Lorsque vous commentez ou partagez une réponse, dites « ChatGPT a généré » plutôt que « ChatGPT pense » : cela permet de maintenir une distance critique et de ne pas surévaluer ses capacités cognitives.

Croiser systématiquement toutes les informations et spécifiquement les plus sensibles

Pour toute décision importante (donnée juridique, médicale, stratégique), validez auprès d’une source humaine ou d’un document officiel. L’IA est un outil de génération de contenu, pas de vérité.

Limiter les usages émotionnellement chargés

Évitez de recourir à l’IA comme unique confident dans les moments de solitude ou de stress : privilégiez un échange avec un collègue, ami ou professionnel pour des sujets impliquant vos émotions.

Mettre en place des rituels de vérification

À la fin d’un échange, demandez à l’IA : « Peux-tu me donner tes sources ? » ou « Peux-tu me donner un contre-argument ? ». Cela permet de détecter les zones d’incertitude et d’éviter de prendre la réponse pour un fait acquis.

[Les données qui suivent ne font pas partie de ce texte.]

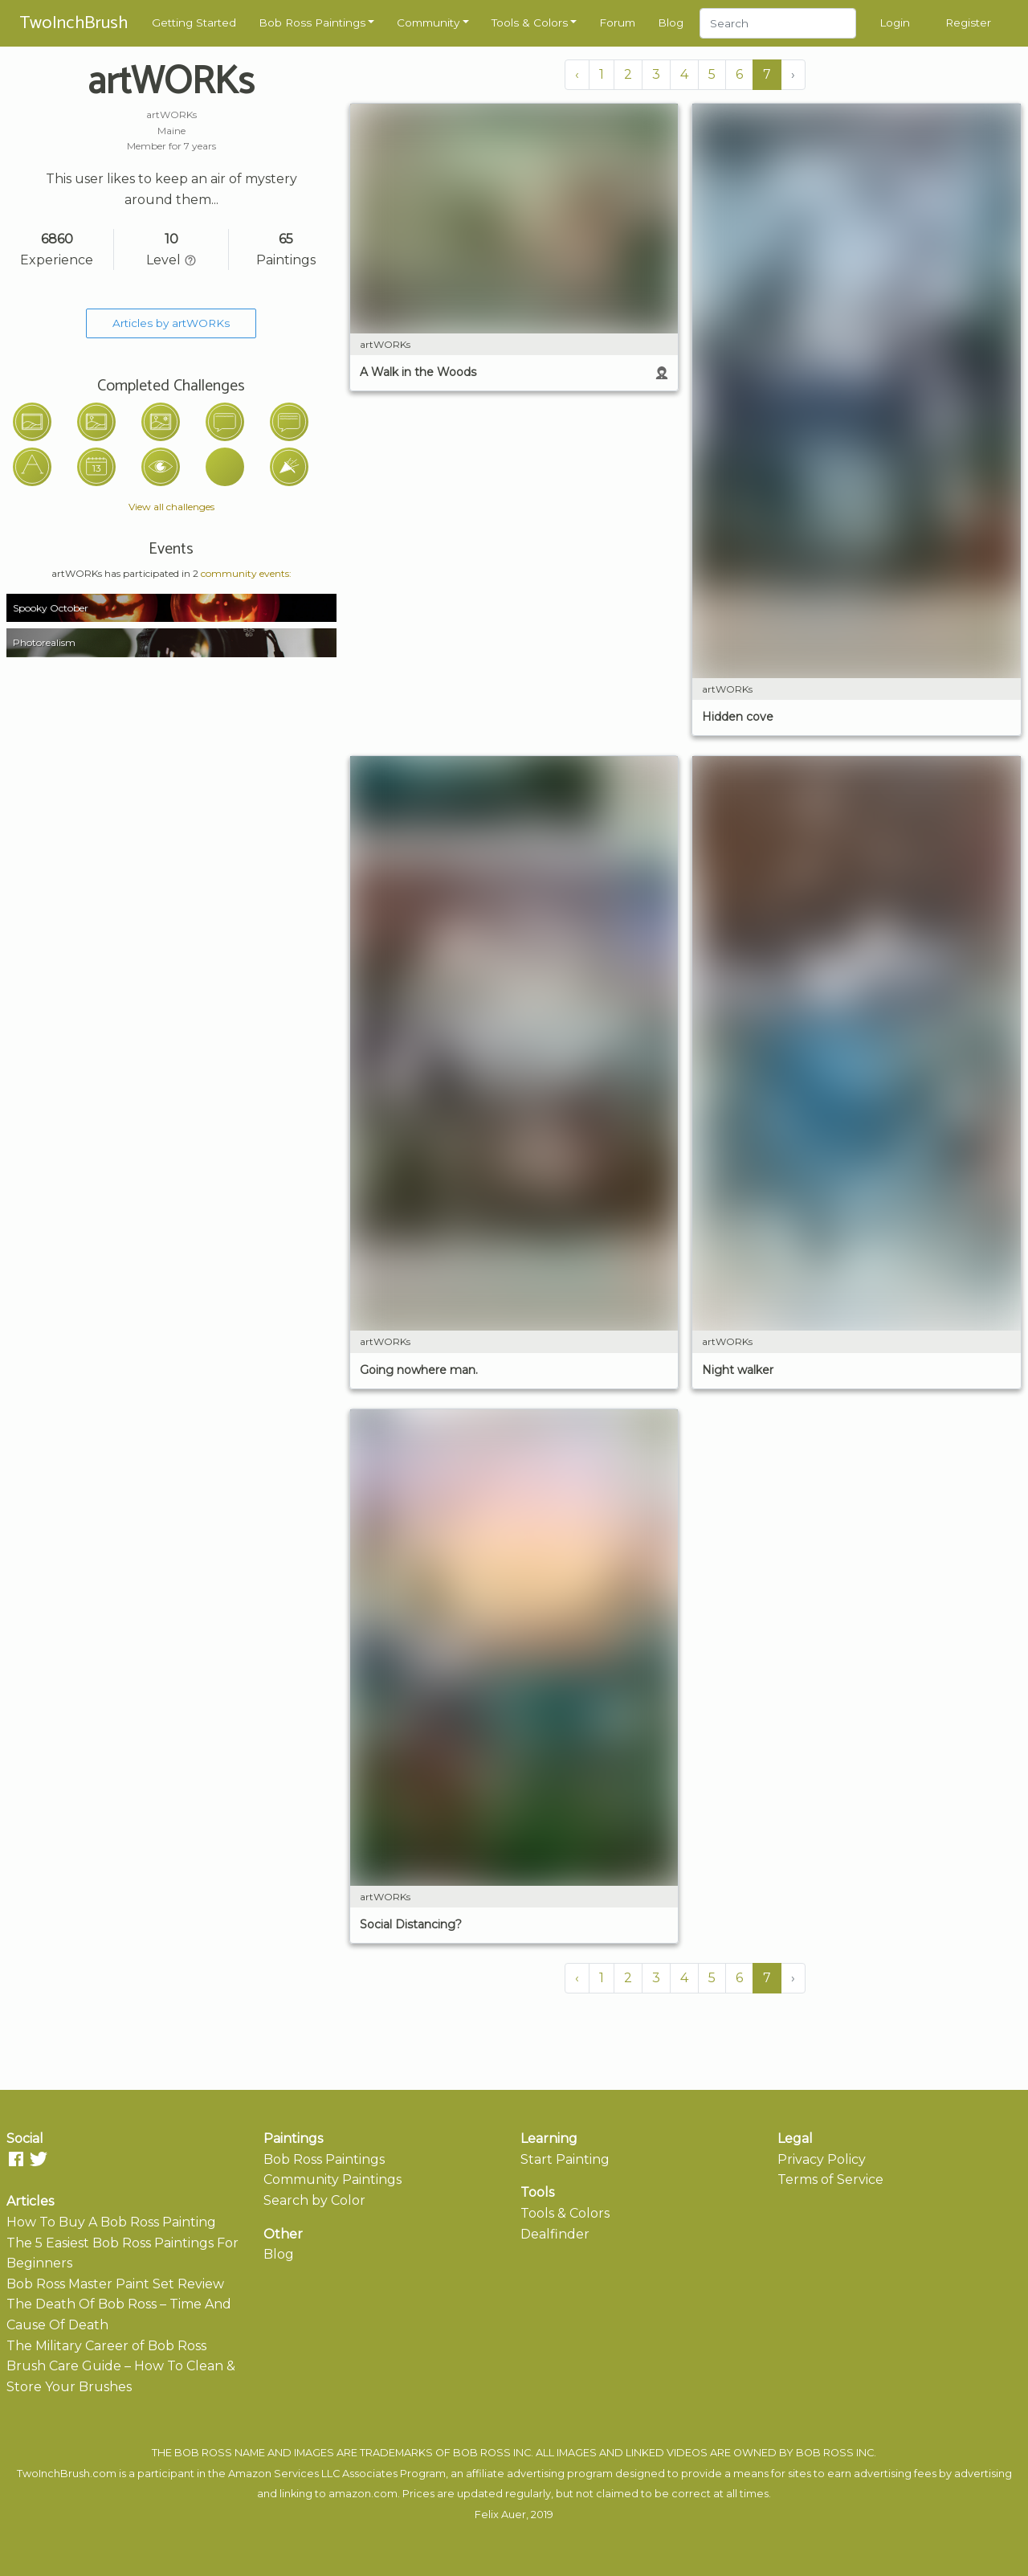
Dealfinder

Impliquer vos équipes dans l’adaptation

Si vous êtes en contexte professionnel, organisez des séances pour reparamétrer les prompts et co-construisez les usages IA avec vos collaborateurs pour passer de la méfiance à une meilleure appropriation collective.

Surveillez vos propres réactions émotionnelles face aux réponses de l’IA

Si vous ressentez de la gratitude, de la frustration ou de l’attachement, c’est le signal que l’anthropomorphisme opère. Si une réponse vous semble flatteuse, très empathique ou très catégorique, marquez une pause : cela n’est pas le signe d’intention, mais de génération statistique.

Références bibliographiques

  • Epley, N., Waytz, A., & Cacioppo, J. T. (2007). On seeing human: A three-factor theory of anthropomorphism. Psychological Review, 114(4), 864–886.
  • Kahneman, D. (2012). Système 1, système 2 : Les deux vitesses de la pensée (R. Clarinard, Trad.). Flammarion.
  • Parasuraman, R., & Riley, V. (1997). Humans and automation: Use, misuse, disuse, performance. Human Factors, 39(2), 230-253.
  • Turkle, S. (2011). Alone together: Why we expect more from technology and less from each other. Basic Books
  • Weizenbaum, J. (1976). Computer power and human reason: From judgment to calculation. W. H. Freeman & Co.